Introduction
Hugging Face tokenizers convert text to token IDs and vice versa with optimized implementations.
AutoTokenizer
from transformers import AutoTokenizer
# Load pretrained tokenizer
tokenizer = AutoTokenizer.from_pretrained('bert-base-uncased')
# Tokenize single string
tokens = tokenizer.encode("Hello world")
print(tokens) # [101, 7592, 2088, 102]
# Decode
text = tokenizer.decode(tokens)
print(text) # "[CLS] hello world [SEP]"
Batch Tokenization
texts = ["First sentence", "Second sentence", "Third"]
# Encode multiple texts
encoded = tokenizer(texts, padding=True, truncation=True, max_length=128, return_tensors='pt')
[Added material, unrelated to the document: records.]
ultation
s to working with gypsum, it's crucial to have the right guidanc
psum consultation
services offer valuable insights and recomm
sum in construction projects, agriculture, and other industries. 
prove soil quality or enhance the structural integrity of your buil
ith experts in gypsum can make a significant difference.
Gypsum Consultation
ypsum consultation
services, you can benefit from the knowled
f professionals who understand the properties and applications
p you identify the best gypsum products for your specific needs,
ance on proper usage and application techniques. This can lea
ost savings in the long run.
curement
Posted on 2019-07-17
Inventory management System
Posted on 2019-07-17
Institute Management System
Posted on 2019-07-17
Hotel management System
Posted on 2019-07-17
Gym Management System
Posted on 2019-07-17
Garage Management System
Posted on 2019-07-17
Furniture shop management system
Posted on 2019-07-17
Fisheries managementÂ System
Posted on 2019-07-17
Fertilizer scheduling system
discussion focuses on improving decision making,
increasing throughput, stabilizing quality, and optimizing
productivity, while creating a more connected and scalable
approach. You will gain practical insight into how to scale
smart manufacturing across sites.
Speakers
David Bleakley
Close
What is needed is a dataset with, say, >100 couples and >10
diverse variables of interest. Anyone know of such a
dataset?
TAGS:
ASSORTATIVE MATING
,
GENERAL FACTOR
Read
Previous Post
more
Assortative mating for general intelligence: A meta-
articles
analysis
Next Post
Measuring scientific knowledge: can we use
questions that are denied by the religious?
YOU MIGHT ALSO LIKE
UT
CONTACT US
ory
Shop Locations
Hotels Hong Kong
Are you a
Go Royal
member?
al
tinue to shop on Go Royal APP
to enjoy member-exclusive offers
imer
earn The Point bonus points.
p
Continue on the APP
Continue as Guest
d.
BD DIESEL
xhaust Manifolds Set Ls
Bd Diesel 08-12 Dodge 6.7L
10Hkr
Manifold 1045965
print(encoded['input_ids'])
print(encoded['attention_mask'])
Special Tokens
# Check special tokens
print(tokenizer.pad_token) # [PAD]
print(tokenizer.unk_token) # [UNK]
print(tokenizer.cls_token) # [CLS]
print(tokenizer.sep_token) # [SEP]
print(tokenizer.mask_token) # [MASK]
WordPiece Tokenization
# For BERT-like models
from transformers import BertTokenizer
bert_tokenizer = BertTokenizer.from_pretrained('bert-base-uncased')
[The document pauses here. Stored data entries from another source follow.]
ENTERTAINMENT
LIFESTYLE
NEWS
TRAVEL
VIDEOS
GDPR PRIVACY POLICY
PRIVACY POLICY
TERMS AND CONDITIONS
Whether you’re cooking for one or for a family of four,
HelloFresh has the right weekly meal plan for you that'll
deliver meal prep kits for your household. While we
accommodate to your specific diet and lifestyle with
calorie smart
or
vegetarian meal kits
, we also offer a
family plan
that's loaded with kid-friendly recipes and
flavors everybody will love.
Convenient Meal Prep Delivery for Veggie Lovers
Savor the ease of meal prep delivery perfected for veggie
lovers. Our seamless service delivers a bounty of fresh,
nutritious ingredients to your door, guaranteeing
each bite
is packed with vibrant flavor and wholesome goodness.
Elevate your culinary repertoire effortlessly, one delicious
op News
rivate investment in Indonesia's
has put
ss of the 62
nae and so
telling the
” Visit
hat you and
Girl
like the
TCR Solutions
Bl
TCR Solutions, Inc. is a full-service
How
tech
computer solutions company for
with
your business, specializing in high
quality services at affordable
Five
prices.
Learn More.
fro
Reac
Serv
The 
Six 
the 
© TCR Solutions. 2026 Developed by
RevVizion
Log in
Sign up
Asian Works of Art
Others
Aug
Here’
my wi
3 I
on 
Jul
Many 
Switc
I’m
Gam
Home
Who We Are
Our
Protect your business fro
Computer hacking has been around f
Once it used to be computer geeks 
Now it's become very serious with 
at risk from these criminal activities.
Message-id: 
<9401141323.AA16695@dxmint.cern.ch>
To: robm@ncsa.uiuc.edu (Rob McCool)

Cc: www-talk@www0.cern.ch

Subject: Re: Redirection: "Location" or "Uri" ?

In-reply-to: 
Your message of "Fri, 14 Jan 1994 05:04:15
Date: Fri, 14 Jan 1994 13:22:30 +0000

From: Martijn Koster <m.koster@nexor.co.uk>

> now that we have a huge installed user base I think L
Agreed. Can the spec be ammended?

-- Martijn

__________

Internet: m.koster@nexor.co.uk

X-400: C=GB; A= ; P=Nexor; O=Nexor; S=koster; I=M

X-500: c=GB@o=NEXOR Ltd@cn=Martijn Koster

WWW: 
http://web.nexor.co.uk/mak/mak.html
tokens = bert_tokenizer.tokenize("unhappiness")
print(tokens) # ['un', '##happiness']
Custom Vocabulary
# Train custom tokenizer
from tokenizers import Tokenizer
from tokenizers.trainers import BpeTrainer
from tokenizers.normalizers import NFD, StripAccents
from tokenizers.pre_tokenizers import Whitespace
tokenizer = Tokenizer(UnicodeNormalizer())
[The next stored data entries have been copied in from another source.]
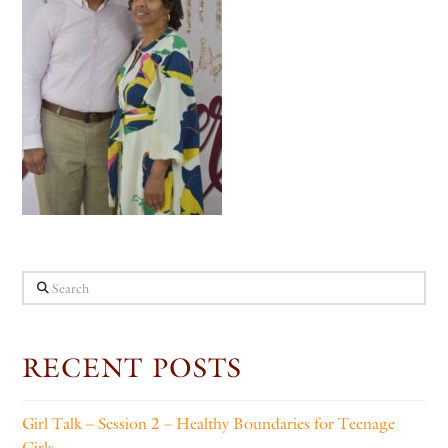
Search
RECENT POSTS
Girl Talk – Session 2 – Healthy Boundaries for Teenage
Girls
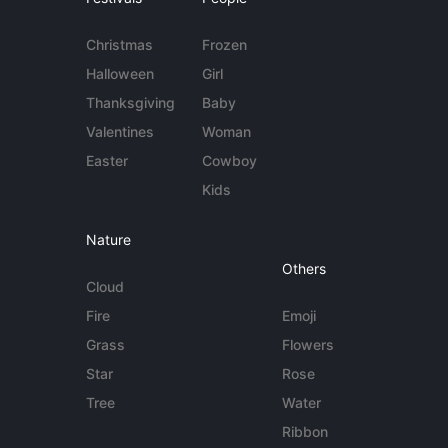
Christmas
Frozen
Halloween
Girl
Thanksgiving
Baby
Valentines
Woman
Easter
Cowboy
Kids
Nature
Others
Cloud
Fire
Emoji
Grass
Flowers
Star
Rose
Tree
Water
Ribbon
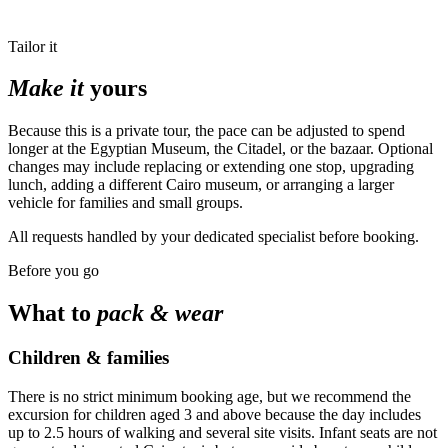
Tailor it
Make it
yours
Because this is a private tour, the pace can be adjusted to spend
longer at the Egyptian Museum, the Citadel, or the bazaar. Optional
changes may include replacing or extending one stop, upgrading
lunch, adding a different Cairo museum, or arranging a larger
vehicle for families and small groups.
All requests handled by your dedicated specialist before booking.
Before you go
What to
pack & wear
Children & families
There is no strict minimum booking age, but we recommend the
excursion for children aged 3 and above because the day includes
up to 2.5 hours of walking and several site visits. Infant seats are not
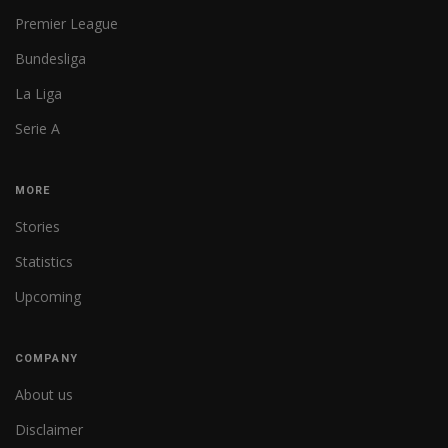
Premier League
Bundesliga
La Liga
Serie A
MORE
Stories
Statistics
Upcoming
COMPANY
About us
Disclaimer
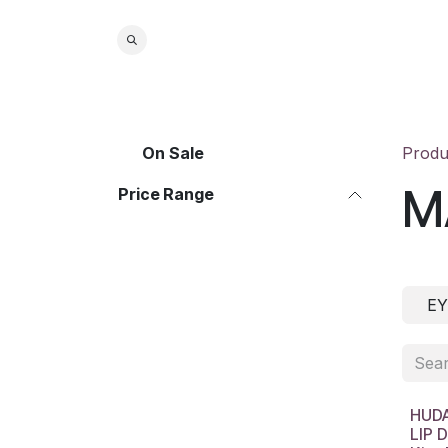
Skip to Content
Home
S
On Sale
Produ
M
Price Range
EY
HUDA
LIP 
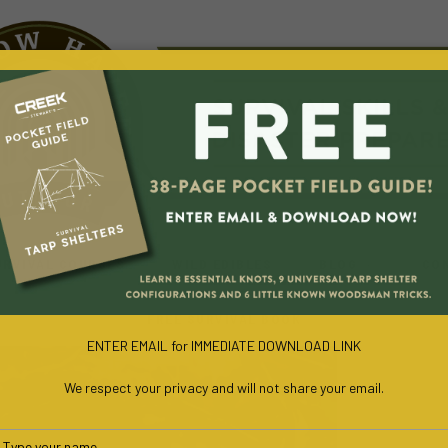
URVIVAL COURSES
WILD EDIBLES
BLOG
CO
FREE SURVIVAL BOOK
ENTER EMAIL for IMMEDIATE DOWNLOAD LINK
We respect your privacy and will not share your email.
Type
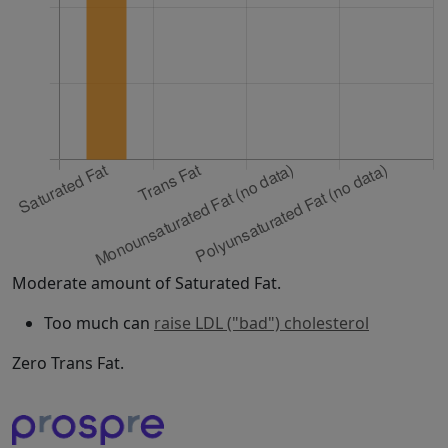
Moderate amount of Saturated Fat.
Too much can
raise LDL ("bad") cholesterol
Zero Trans Fat.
tokenizer.normalizer = NFD()
tokenizer.pre_tokenizer = Whitespace()
trainer = BpeTrainer(vocab_size=30000, special_tokens=["[PAD]", "[UNK]", "[CLS]", "[SEP]", "[MASK]"])
tokenizer.train(files=["data.txt"], trainer=trainer)
Practice Problems
- Load tokenizer from pretrained
- Tokenize single and batch text
- Handle special tokens
- Decode token IDs
- Train custom tokenizer